BEGIN

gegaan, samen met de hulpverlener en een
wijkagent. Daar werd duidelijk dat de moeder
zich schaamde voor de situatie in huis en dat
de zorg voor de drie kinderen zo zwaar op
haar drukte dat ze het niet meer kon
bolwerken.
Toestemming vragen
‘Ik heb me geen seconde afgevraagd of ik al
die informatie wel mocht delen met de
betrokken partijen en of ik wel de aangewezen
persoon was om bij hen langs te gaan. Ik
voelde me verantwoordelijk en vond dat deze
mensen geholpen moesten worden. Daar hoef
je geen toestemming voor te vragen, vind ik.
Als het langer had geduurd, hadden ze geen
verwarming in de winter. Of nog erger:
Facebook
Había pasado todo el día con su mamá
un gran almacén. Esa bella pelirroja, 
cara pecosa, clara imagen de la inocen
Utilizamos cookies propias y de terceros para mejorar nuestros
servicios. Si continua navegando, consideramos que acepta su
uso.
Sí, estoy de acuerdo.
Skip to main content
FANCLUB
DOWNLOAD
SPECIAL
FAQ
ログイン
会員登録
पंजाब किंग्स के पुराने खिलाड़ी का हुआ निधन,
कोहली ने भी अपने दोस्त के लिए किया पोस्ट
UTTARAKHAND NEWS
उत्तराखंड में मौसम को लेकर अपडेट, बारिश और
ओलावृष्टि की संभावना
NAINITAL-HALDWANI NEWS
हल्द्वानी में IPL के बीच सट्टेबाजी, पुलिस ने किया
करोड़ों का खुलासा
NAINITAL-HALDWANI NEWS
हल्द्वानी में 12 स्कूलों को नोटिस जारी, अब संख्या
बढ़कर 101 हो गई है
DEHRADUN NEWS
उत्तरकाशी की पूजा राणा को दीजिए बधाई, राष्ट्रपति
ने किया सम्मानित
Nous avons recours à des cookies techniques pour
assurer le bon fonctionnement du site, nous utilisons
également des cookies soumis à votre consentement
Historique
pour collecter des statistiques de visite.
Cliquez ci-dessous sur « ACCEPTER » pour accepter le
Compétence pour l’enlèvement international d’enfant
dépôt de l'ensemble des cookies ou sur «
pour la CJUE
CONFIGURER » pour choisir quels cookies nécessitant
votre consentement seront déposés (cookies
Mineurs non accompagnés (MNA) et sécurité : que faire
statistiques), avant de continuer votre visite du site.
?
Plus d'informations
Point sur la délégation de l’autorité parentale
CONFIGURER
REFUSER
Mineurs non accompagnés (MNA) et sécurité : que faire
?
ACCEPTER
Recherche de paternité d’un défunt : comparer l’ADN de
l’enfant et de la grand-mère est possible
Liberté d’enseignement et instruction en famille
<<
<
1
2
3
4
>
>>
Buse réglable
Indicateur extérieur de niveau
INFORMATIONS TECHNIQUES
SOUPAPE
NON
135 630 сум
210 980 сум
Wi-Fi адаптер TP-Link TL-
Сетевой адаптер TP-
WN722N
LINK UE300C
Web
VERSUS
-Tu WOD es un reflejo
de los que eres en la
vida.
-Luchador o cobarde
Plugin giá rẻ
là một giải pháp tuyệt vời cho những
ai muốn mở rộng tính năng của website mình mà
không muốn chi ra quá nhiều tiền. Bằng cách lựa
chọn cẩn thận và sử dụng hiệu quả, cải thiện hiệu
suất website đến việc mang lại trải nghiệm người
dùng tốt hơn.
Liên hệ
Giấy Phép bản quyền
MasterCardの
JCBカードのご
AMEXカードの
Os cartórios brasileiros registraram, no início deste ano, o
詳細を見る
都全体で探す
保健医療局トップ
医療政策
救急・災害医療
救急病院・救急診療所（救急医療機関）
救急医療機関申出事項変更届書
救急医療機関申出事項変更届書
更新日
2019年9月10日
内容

END

**Problem to work on:** What lines above hold the word "vragen"? Pull each one out.

**Reply:**
Toestemming vragen
je geen toestemming voor te vragen, vind ik.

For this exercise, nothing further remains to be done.